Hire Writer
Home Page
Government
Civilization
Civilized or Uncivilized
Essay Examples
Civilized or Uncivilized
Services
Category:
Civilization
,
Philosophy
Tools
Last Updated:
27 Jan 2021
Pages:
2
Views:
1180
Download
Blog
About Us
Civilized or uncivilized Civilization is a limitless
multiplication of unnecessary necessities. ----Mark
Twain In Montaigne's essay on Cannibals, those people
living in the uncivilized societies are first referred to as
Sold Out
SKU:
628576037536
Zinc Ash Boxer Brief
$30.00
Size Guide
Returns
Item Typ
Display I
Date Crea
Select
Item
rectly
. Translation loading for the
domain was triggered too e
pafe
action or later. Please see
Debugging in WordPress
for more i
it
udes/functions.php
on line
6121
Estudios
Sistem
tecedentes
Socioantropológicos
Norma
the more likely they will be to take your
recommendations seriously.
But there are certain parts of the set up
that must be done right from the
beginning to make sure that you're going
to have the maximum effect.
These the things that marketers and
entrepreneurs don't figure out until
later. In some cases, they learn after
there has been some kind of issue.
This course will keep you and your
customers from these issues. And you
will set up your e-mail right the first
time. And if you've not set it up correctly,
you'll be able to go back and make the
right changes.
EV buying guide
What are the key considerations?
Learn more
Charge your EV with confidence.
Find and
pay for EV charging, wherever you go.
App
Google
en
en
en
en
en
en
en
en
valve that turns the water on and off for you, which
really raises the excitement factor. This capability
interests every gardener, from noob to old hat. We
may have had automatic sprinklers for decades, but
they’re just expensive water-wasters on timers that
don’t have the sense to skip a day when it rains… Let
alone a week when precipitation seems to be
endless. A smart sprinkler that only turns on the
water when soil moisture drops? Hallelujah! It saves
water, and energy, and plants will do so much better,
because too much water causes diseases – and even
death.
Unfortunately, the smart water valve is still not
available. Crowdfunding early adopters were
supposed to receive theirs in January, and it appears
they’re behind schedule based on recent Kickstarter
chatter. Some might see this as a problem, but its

--------------------------------------------------

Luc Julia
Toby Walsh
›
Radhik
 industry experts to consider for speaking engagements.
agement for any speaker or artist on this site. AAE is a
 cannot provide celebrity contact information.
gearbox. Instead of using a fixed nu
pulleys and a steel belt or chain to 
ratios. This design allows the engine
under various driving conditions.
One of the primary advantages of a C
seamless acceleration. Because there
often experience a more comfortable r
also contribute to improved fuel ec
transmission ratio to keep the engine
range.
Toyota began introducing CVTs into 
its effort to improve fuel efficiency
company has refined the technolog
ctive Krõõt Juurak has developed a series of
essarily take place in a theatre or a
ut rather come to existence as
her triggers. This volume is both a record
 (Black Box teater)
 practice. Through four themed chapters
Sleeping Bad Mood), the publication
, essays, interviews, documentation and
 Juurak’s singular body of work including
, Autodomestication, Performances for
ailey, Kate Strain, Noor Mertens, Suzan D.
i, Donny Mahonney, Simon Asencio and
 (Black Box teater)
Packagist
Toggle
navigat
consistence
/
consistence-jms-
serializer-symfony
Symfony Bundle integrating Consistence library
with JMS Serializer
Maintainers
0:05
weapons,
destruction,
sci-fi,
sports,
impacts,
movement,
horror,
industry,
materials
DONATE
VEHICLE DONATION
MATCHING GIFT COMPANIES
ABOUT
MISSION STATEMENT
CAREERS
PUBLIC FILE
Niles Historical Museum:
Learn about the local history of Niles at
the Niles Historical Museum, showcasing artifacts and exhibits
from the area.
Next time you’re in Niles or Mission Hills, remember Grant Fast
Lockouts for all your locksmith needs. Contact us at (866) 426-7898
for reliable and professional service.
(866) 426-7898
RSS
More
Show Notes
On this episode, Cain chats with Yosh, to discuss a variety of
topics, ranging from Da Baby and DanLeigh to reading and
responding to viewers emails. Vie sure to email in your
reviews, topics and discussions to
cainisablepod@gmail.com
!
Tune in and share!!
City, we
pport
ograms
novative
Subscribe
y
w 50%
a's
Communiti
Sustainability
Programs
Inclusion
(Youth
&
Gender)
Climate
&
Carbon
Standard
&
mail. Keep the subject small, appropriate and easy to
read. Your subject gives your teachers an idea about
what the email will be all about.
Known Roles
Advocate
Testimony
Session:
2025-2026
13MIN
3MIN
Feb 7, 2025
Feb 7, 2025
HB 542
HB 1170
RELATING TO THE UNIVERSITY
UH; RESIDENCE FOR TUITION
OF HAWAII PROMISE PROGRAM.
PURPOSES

--------------------------------------------------

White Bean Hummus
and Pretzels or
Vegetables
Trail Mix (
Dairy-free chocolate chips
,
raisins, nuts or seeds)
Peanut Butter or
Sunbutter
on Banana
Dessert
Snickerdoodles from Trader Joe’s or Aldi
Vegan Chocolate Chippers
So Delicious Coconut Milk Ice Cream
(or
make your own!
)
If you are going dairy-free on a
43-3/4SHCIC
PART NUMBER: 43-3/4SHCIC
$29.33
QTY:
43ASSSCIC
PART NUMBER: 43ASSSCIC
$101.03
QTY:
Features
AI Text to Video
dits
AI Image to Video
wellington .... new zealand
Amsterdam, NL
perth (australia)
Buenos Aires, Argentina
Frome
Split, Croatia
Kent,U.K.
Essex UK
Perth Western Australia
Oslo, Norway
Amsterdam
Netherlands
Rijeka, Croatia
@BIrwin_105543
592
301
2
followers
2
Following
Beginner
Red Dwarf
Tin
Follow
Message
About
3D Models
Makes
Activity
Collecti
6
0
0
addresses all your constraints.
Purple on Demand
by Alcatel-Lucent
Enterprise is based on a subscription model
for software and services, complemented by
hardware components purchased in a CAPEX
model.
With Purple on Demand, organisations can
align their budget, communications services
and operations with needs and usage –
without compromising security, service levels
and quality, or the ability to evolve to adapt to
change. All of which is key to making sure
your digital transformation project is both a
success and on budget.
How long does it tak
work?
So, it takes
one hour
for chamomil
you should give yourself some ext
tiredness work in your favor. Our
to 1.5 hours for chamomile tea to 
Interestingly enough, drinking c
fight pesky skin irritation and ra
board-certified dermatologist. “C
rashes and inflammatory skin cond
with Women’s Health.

--------------------------------------------------

Go through the entries and report every line with the string "NUMBER".

PART NUMBER: 43-3/4SHCIC
PART NUMBER: 43ASSSCIC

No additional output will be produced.